PROBLEM STATEMENT - A faithful copy of all the data is the goal; omit the pictures.
(RECORDS TO USE begins)
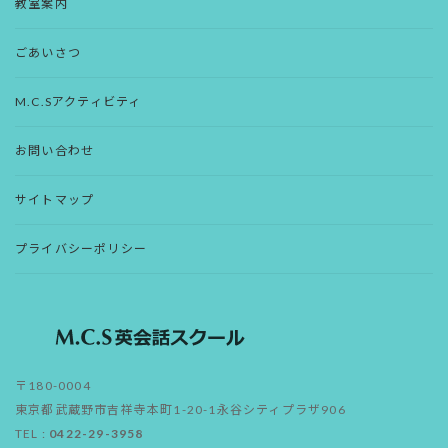
教室案内
ごあいさつ
M.C.Sアクティビティ
お問い合わせ
サイトマップ
プライバシーポリシー
〒180-0004
東京都武蔵野市吉祥寺本町1-20-1永谷シティプラザ906
TEL :
0422-29-3958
(RECORDS TO USE ends)
RESULT OF THIS EXERCISE -
教室案内
ごあいさつ
M.C.Sアクティビティ
お問い合わせ
サイトマップ
プライバシーポリシー
〒180-0004
東京都武蔵野市吉祥寺本町1-20-1永谷シティプラザ906
TEL :
0422-29-3958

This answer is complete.